Ophelia is one of Hamlet‘s most vital characters — and, in the eyes of Ophelia the movie — one of its most misunderstood. Director Claire McCarthy uses Lisa Klein’s eponymous 2006 novel as the source for reimagining this tragic figure, telling the Hamlet story from the tragic character’s point of view, all with Star Wars ingenue Daisy Ridley in the title role.
Shakespeare didn’t give us a whole lot of backstory on Ophelia, but McCarthy, Klein, and screenwriter Semi Chellas, a Mad Men alum, start out well before Shakespeare did, reinventing Ophelia as an unruly, neglected urchin, taken into Elsinore Castle by Queen Gertrude (Naomi Watts) and King Claudius (Clive Owen). Her wild streak sets her apart from the other ladies in waiting at Elsinore (the girl goes swimming in her underwear, for God’s sake), which draws the attention of young Hamlet (George MacKay), played here as less of a tortured soul obsessed with his dead father and more of a doughy, clueless rube who’d rather be texting if only he was born 500 years later. (Midway through the film, I swear he shows up in goth eye shadow.)

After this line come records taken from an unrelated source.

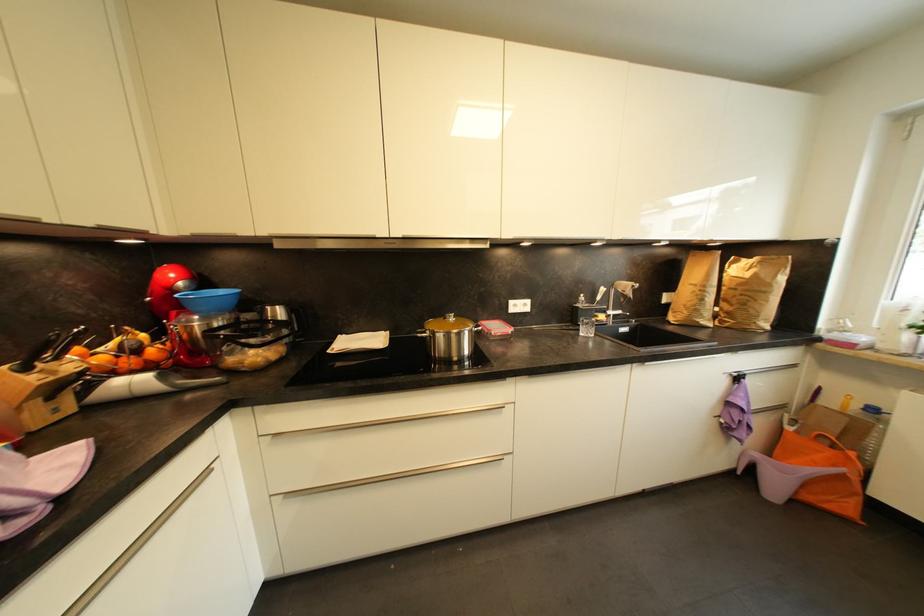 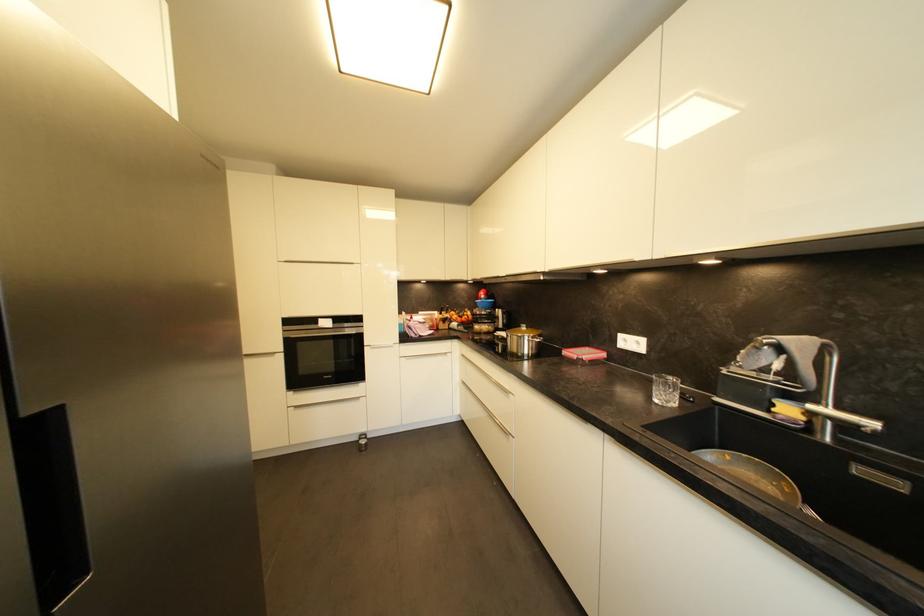 In the second image, find the point that corresponds to point (458, 318) in the first image.

(531, 330) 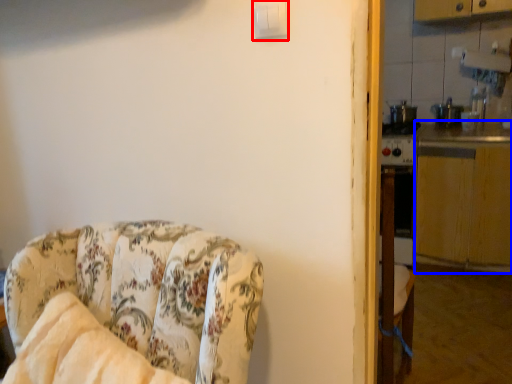 Question: Which of the following is the closest to the observer, light switch (highlighted by a red box) or counter top (highlighted by a blue box)?

Choices:
 (A) light switch
 (B) counter top

Answer: (A) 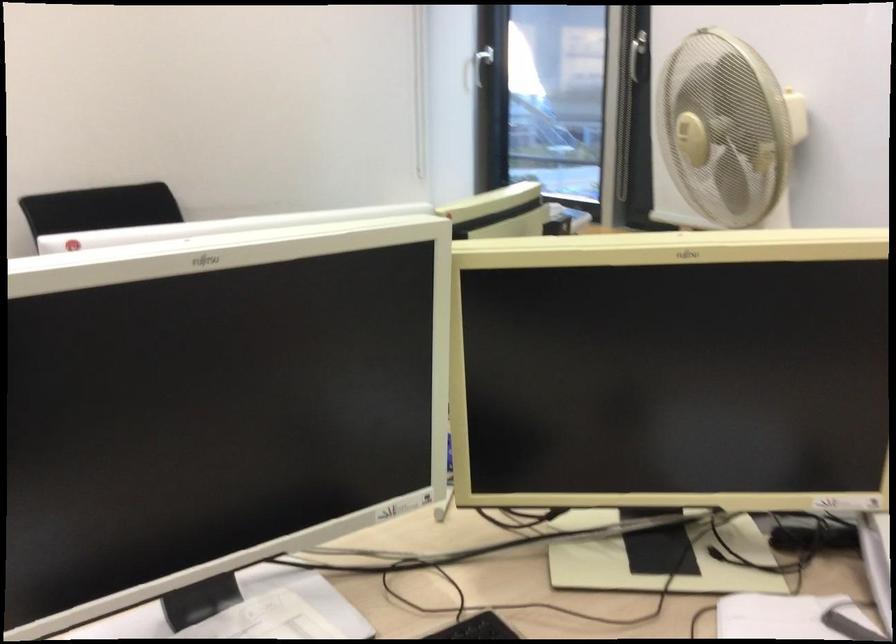 This screenshot has height=644, width=896. I want to click on scanner lid, so click(673, 371). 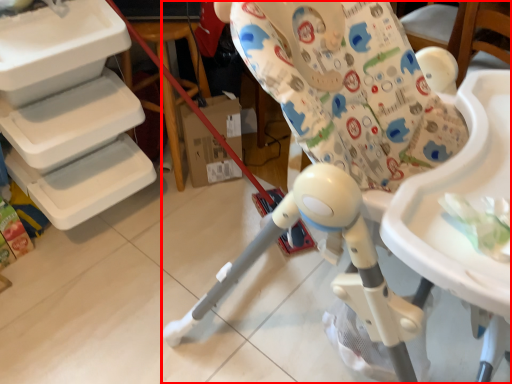 Question: Considering the relative positions of chair (annotated by the red box) and table in the image provided, where is chair (annotated by the red box) located with respect to the staircase?

Choices:
 (A) right
 (B) left

Answer: (A) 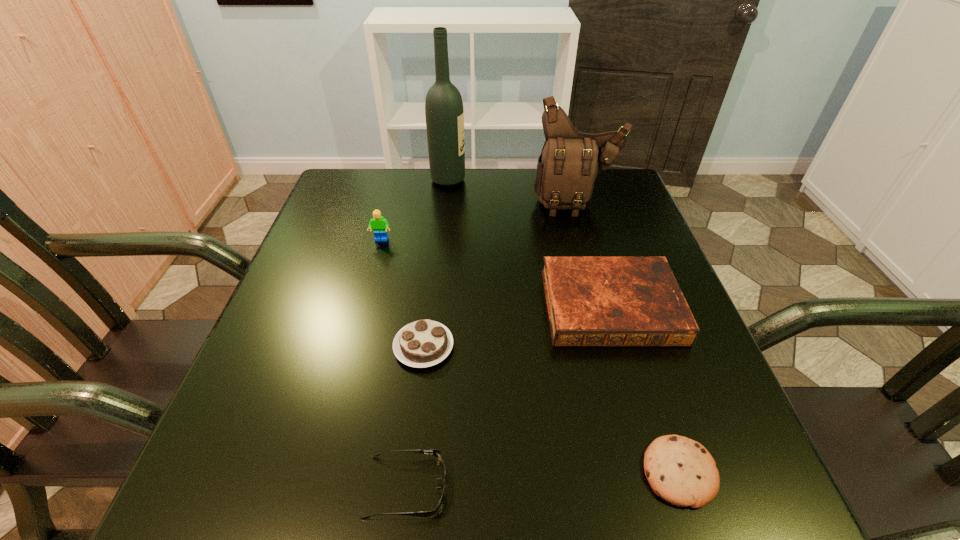 At what (x,y) coordinates should I click in order to perform the action: click on vacant area that lies between the fifth tallest object and the second tallest object. Please return your answer as a coordinate pair (x, y). This screenshot has width=960, height=540. Looking at the image, I should click on (500, 274).

Identify the location of vacant area that lies between the third tallest object and the sunglasses. (394, 363).

Where is `free space between the chocolate cake and the Lego`? Image resolution: width=960 pixels, height=540 pixels. free space between the chocolate cake and the Lego is located at coordinates (402, 293).

This screenshot has height=540, width=960. What are the coordinates of `free space that is in between the sunglasses and the shoulder bag` in the screenshot? It's located at (491, 345).

Where is `vacant space that's between the tallest object and the Bible`? vacant space that's between the tallest object and the Bible is located at coordinates (530, 243).

You are a GUI agent. You are given a task and a screenshot of the screen. Output one action in this format:
    pyautogui.click(x=<x>, y=<y>)
    Task: Click on the unoccupied area between the sunglasses and the chocolate cake
    
    Given the screenshot: What is the action you would take?
    pyautogui.click(x=415, y=416)

Locate an element on the screen. free space between the fifth shortest object and the cookie is located at coordinates (530, 356).

The width and height of the screenshot is (960, 540). Identify the location of empty space between the second tallest object and the sunglasses. (491, 345).

In order to click on empty space between the chocolate cake and the sunglasses in this screenshot , I will do `click(415, 416)`.

This screenshot has height=540, width=960. Identify the location of empty space between the chocolate cake and the fourth tallest object. (517, 326). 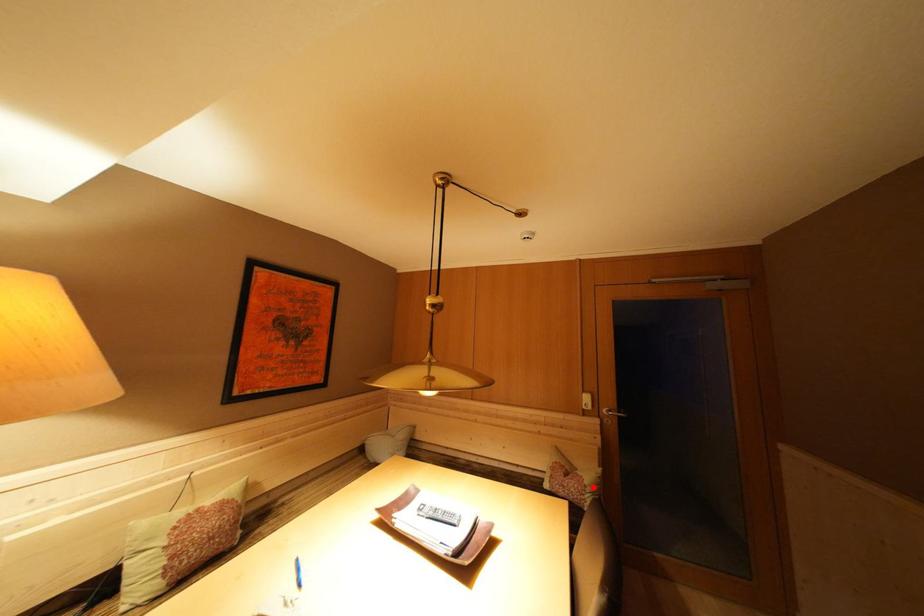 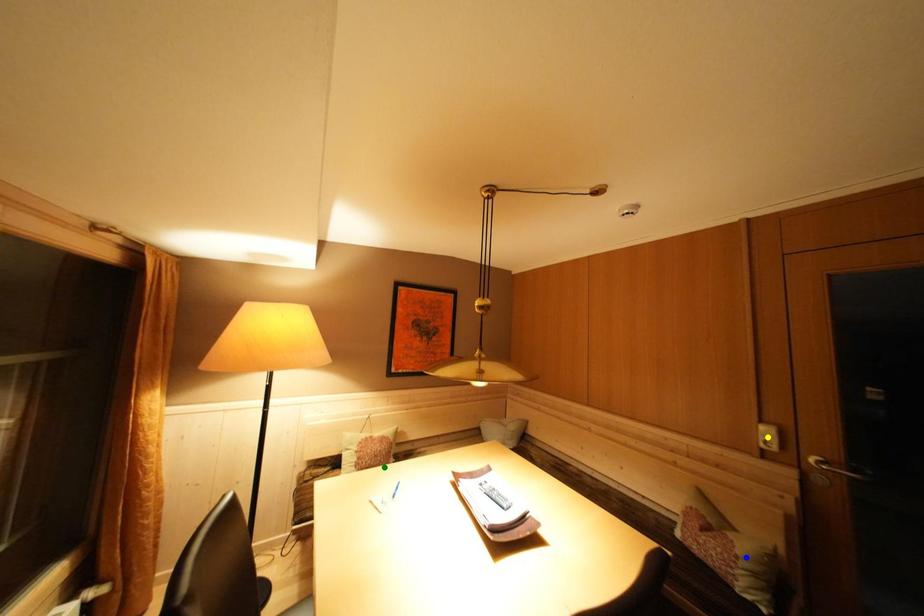 Question: I am providing you with two images of the same scene from different viewpoints. A red point is marked on the first image. You are given multiple points on the second image. Which point in image 2 represents the same 3d spot as the red point in image 1?

Choices:
 (A) yellow point
 (B) green point
 (C) blue point

Answer: (C) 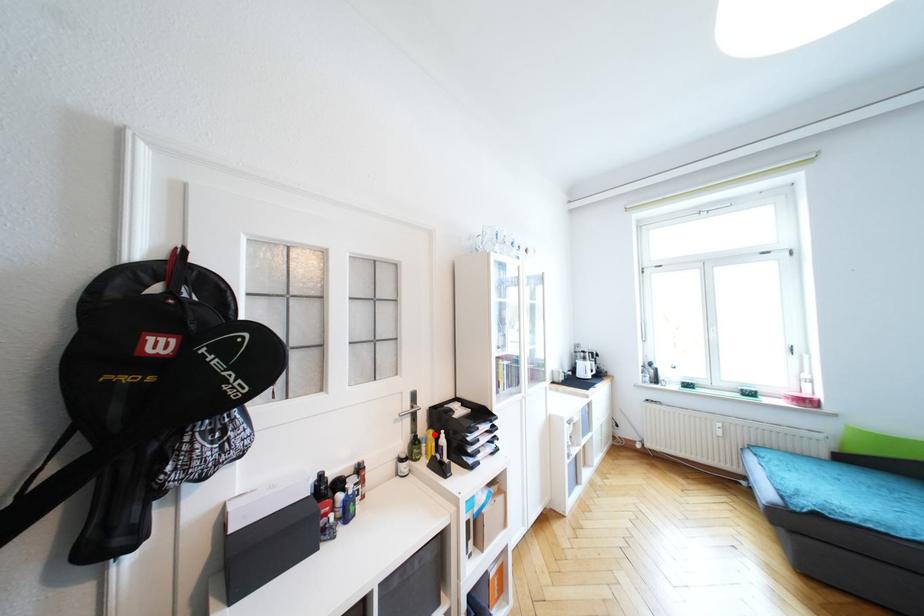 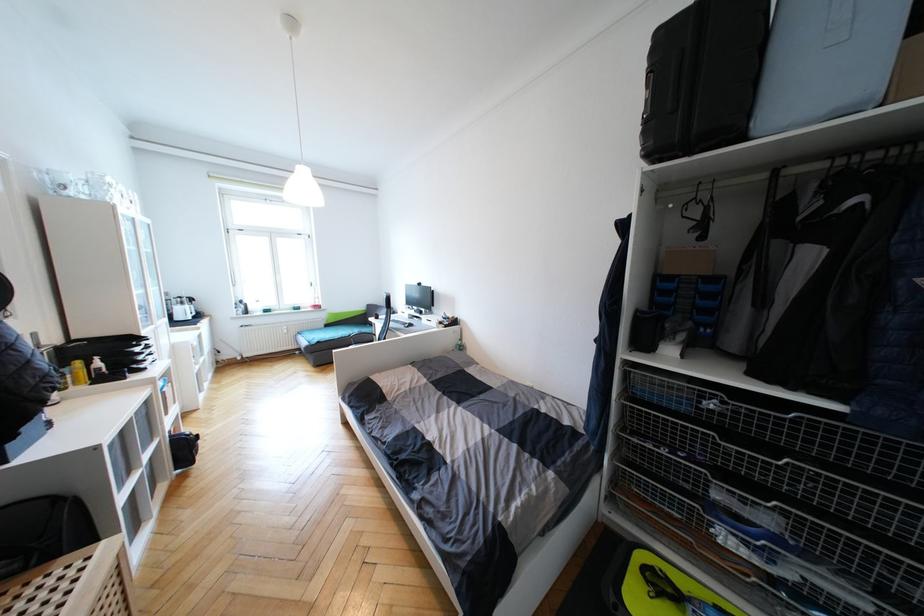 The point at the highlighted location is marked in the first image. Where is the corresponding point in the second image?

(81, 363) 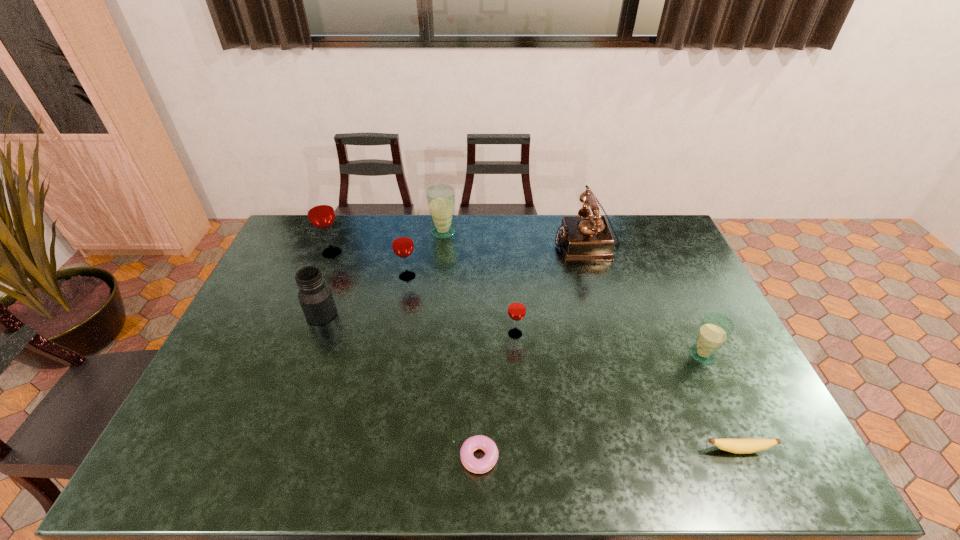 Locate an element on the screen. This screenshot has width=960, height=540. free space at the far right corner of the desktop is located at coordinates (640, 234).

Find the location of a particular element. This screenshot has width=960, height=540. blank region between the smallest red glass and the brown telephone is located at coordinates (551, 288).

Find the location of a particular element. The width and height of the screenshot is (960, 540). blank region between the fifth object from right to left and the second nearest glass is located at coordinates (495, 396).

The width and height of the screenshot is (960, 540). Identify the location of vacant space in between the leftmost glass and the fourth glass from right to left. (370, 264).

Image resolution: width=960 pixels, height=540 pixels. I want to click on vacant area that lies between the purple doughnut and the nearer blue glass, so click(588, 407).

Where is `free spot between the rightmost glass and the fourth object from left to right`? free spot between the rightmost glass and the fourth object from left to right is located at coordinates (573, 294).

I want to click on blank region between the banana and the bigger blue glass, so click(x=591, y=341).

Image resolution: width=960 pixels, height=540 pixels. I want to click on vacant region between the second nearest red glass and the leftmost red glass, so click(x=370, y=264).

At what (x,y) coordinates should I click in order to perform the action: click on free spot between the second glass from left to right and the second shortest object. Please return your answer as a coordinate pair (x, y). Image resolution: width=960 pixels, height=540 pixels. Looking at the image, I should click on (573, 363).

You are a GUI agent. You are given a task and a screenshot of the screen. Output one action in this format:
    pyautogui.click(x=<x>, y=<y>)
    Task: Click on the vacant point located between the rightmost glass and the third farthest glass
    This screenshot has width=960, height=540.
    Given the screenshot: What is the action you would take?
    pyautogui.click(x=555, y=315) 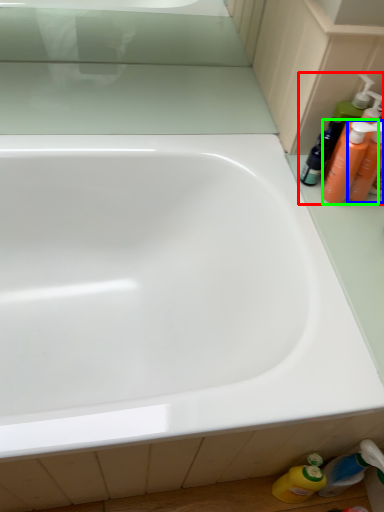 Question: Based on their relative distances, which object is nearer to toiletry (highlighted by a red box)? Choose from toiletry (highlighted by a blue box) and cleaning product (highlighted by a green box).

Choices:
 (A) toiletry
 (B) cleaning product

Answer: (B) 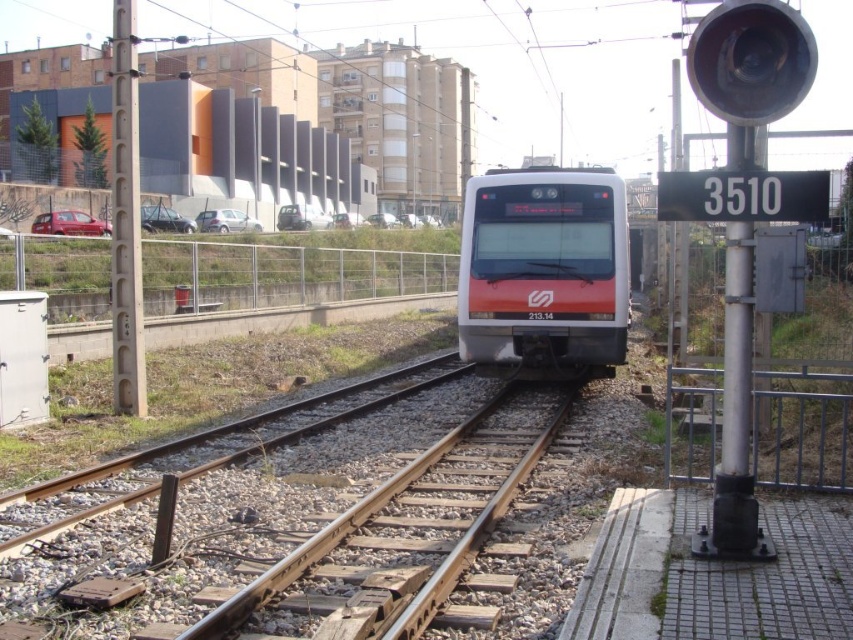 Question: Which object is the closest to the smooth gray pole at left?

Choices:
 (A) rusty metal train track at center
 (B) white glossy passenger train at center

Answer: (B)

Question: Which object is farther from the camera taking this photo?

Choices:
 (A) white glossy passenger train at center
 (B) rusty metal train track at center
 (C) smooth gray pole at left

Answer: (A)

Question: Is white glossy passenger train at center bigger than smooth gray pole at left?

Choices:
 (A) no
 (B) yes

Answer: (A)

Question: Can you confirm if rusty metal train track at center is positioned above smooth gray pole at left?

Choices:
 (A) no
 (B) yes

Answer: (A)

Question: Does rusty metal train track at center appear on the left side of white glossy passenger train at center?

Choices:
 (A) no
 (B) yes

Answer: (B)

Question: Which point is closer to the camera?

Choices:
 (A) white glossy passenger train at center
 (B) rusty metal train track at center

Answer: (B) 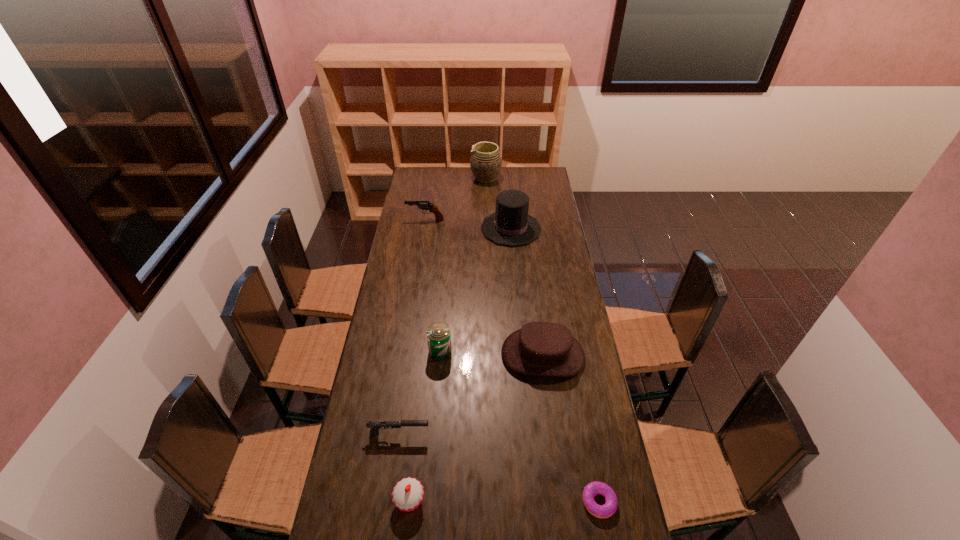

Ophelia starts off slowly, but it builds up a certain momentum that, at least, liberal fans of the play may be able to appreciate. The big conceit here is that Ophelia is inserted into a number of classic scenes in which she doesn’t traditionally appear, with others invented from whole cloth, all designed to provide a uniquely female perspective to the goings-on — namely, if you don’t recall your Shakespeare — that Hamlet suspects Claudius of poisoning Hamlet’s father, marrying Hamlet’s mother, and stealing the crown. That would mess up a kid, I’m sure, but Ridley and MacKay don’t have enough chemistry together to really believe that she might have empathy for Hamlet in order to generate an opinion on the matter.
As things get going, and Ophelia goes “crazy” — another one of the conceits of the film being that she’s saner than we all think — so does the story. The apex of this is when Ophelia visits a witch in the woods (also played by Watts and revealed to be Gertrude’s long-lost sister), a key change to the story that dramatically impacts its final reel and which can’t be further disclosed for fear of spoiling the funnest/weirdest part of the experience. Whether this all works is up for debate, but I will say it would take a better writer than me to take a stab at rewriting Shakespeare’s greatest play.
While McCarthy has attempted to linguistically modernize the story — though keeping it set in its original 14th century Denmark, complete with lush art direction — the characters are still prone to speechifying in between costume balls and bouts of swordplay. Owen is particularly hammy but fun, and Watts does a credible job as Ophelia’s mother figure.
The focus, of course, is all on Ridley, and while she makes the most of the situation she’s in, even she often seems a little incredulous about the machinations into which she’s been thrown, Hamlet turned from a brooding cautionary tale into something much more sensationalist — and just a little bit silly. Then again, given her work in Star Wars, she ought to be used to that.